--- GIVEN RECORDS Enclosed Below ---

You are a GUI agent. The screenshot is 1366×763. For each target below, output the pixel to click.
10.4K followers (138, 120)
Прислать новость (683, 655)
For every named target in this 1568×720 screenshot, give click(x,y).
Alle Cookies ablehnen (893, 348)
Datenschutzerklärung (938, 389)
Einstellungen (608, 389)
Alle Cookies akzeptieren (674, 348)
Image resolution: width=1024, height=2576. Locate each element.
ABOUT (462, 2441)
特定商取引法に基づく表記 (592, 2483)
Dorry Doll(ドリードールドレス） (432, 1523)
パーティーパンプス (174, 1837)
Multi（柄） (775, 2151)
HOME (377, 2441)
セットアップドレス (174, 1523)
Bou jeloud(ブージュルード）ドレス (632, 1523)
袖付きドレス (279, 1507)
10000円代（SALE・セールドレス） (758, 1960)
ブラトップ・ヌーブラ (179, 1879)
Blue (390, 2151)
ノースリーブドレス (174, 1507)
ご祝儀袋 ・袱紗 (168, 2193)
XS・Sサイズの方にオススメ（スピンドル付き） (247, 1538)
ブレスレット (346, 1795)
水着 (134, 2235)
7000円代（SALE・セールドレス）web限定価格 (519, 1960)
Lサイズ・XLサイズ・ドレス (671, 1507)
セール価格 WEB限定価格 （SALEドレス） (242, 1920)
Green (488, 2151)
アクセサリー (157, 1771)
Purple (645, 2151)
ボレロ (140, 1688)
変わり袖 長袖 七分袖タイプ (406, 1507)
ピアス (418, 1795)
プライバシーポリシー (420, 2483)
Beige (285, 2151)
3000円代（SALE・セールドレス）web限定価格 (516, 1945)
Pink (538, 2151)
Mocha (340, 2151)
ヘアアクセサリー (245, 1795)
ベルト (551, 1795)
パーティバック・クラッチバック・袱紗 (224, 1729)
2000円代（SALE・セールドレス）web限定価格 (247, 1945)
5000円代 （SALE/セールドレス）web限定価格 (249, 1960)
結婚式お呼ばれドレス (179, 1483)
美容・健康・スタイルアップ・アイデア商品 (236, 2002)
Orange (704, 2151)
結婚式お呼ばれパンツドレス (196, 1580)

--- End of Enclosed GIVEN RECORDS ---

TASK DETAILS: Using the records above, count every line that includes the word "セールドレス", and state the number only.

REPLY: 5